**WHAT IS BEING ASKED**
For the entries that follow, give the number of lines holding the string "chargeur" and nothing more.
──────── MATERIAL TO PROCESS
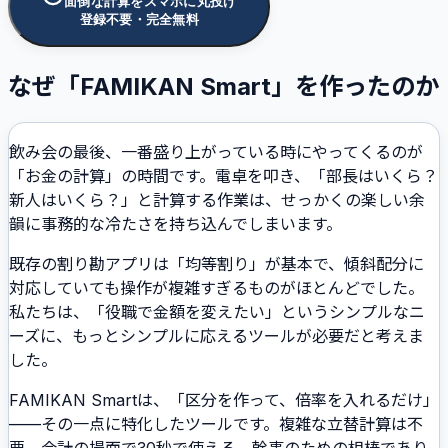
面倒な計算をスマホに丸投げ
登録不要・完全無料
なぜ「FAMIKAN Smart」を作ったのか
飲み会の最後、一番盛り上がっている時にやってくるのが
「お金の計算」の時間です。電卓を叩き、「部長はいくら？
新人はいくら？」と計算する作業は、せっかくの楽しい余
韻に事務的な冷たさを持ち込んでしまいます。
既存の割り勘アプリは「均等割り」が基本で、傾斜配分に
対応していても操作が複雑すぎるものがほとんどでした。
私たちは、「役職で金額を変えたい」というシンプルなニ
ーズに、もっとシンプルに応えるツールが必要だと考えま
した。
FAMIKAN Smartは、「区分を作って、倍率を入れるだけ」
——その一点に特化したツールです。複雑な立替計算は不
要。会計の場面で30秒で使える、幹事のための相棒であり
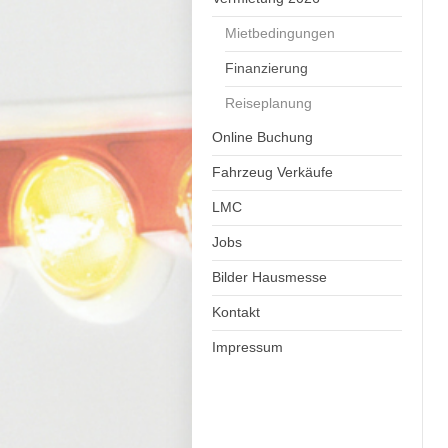
Mietbedingungen
Finanzierung
Reiseplanung
Online Buchung
Fahrzeug Verkäufe
LMC
Jobs
Bilder Hausmesse
Kontakt
Impressum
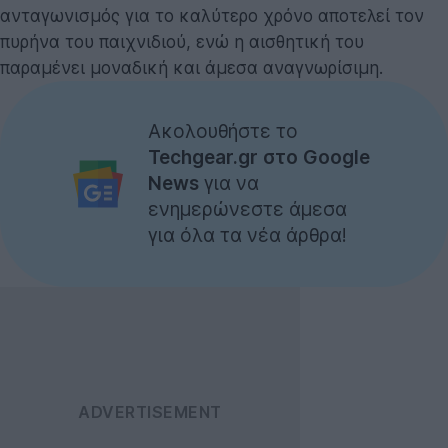
ανταγωνισμός για το καλύτερο χρόνο αποτελεί τον
πυρήνα του παιχνιδιού, ενώ η αισθητική του
παραμένει μοναδική και άμεσα αναγνωρίσιμη.
Ακολουθήστε το
Techgear.gr στο Google
News
για να
ενημερώνεστε άμεσα
για όλα τα νέα άρθρα!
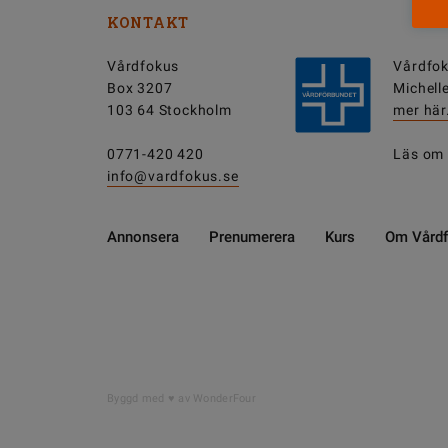
KONTAKT
Vårdfokus
Vårdfok
Box 3207
Michell
103 64 Stockholm
mer här
0771-420 420
Läs om
info@vardfokus.se
Annonsera
Prenumerera
Kurs
Om Vård
Byggd med
av WonderFour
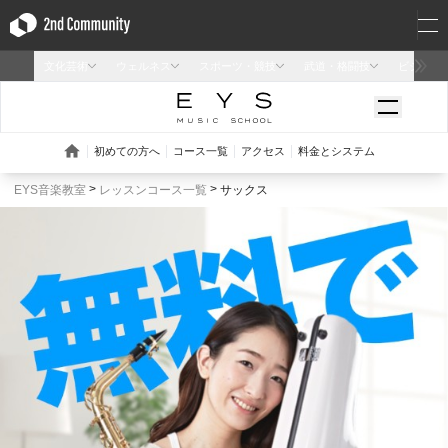
EYS音楽教室
レッスンコース一覧
サックス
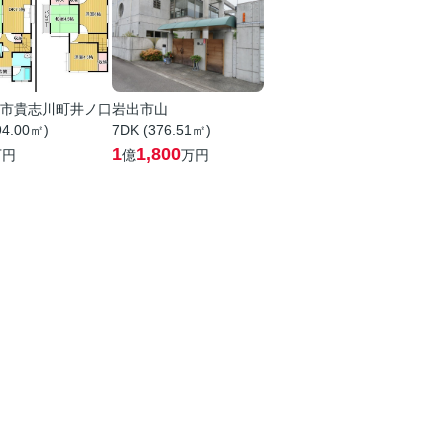
市貴志川町井ノ口
岩出市山
94.00㎡)
7DK (376.51㎡)
1
1,800
万円
億
万円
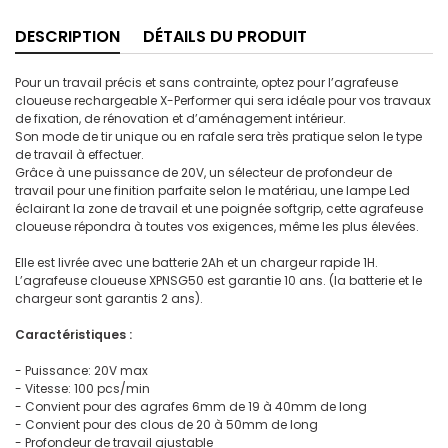
DESCRIPTION
DÉTAILS DU PRODUIT
Pour un travail précis et sans contrainte, optez pour l’agrafeuse
cloueuse rechargeable X-Performer qui sera idéale pour vos travaux
de fixation, de rénovation et d’aménagement intérieur.
Son mode de tir unique ou en rafale sera très pratique selon le type
de travail à effectuer.
Grâce à une puissance de 20V, un sélecteur de profondeur de
travail pour une finition parfaite selon le matériau, une lampe Led
éclairant la zone de travail et une poignée softgrip, cette agrafeuse
cloueuse répondra à toutes vos exigences, même les plus élevées.
Elle est livrée avec une batterie 2Ah et un chargeur rapide 1H.
L’agrafeuse cloueuse XPNSG50 est garantie 10 ans. (la batterie et le
chargeur sont garantis 2 ans).
Caractéristiques :
- Puissance: 20V max
- Vitesse: 100 pcs/min
- Convient pour des agrafes 6mm de 19 à 40mm de long
- Convient pour des clous de 20 à 50mm de long
- Profondeur de travail ajustable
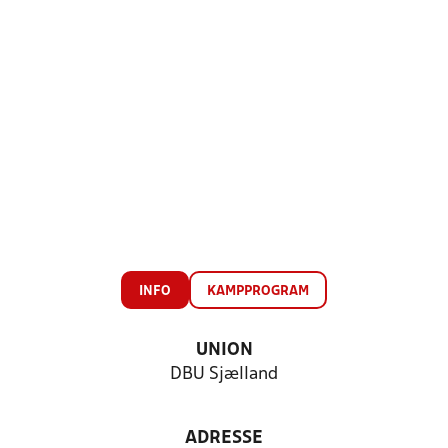
INFO
KAMPPROGRAM
UNION
DBU Sjælland
ADRESSE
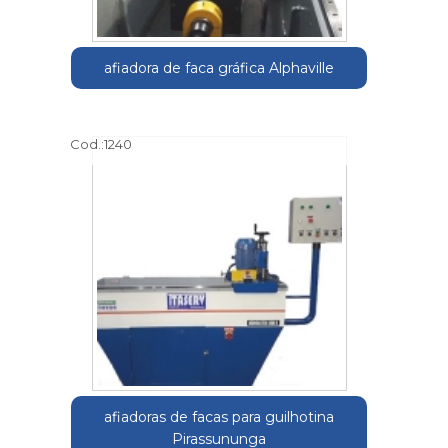
afiadora de faca gráfica Alphaville
Cod.:
1240
afiadoras de facas para guilhotina
Pirassununga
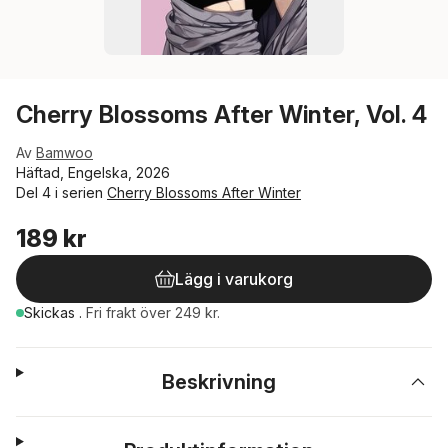
Cherry Blossoms After Winter, Vol. 4
Av
Bamwoo
Häftad, Engelska, 2026
Del 4 i serien
Cherry Blossoms After Winter
189 kr
Lägg i varukorg
Skickas
.
Fri frakt över 249 kr.
Beskrivning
────────────────
**RESPONSE BOX**
2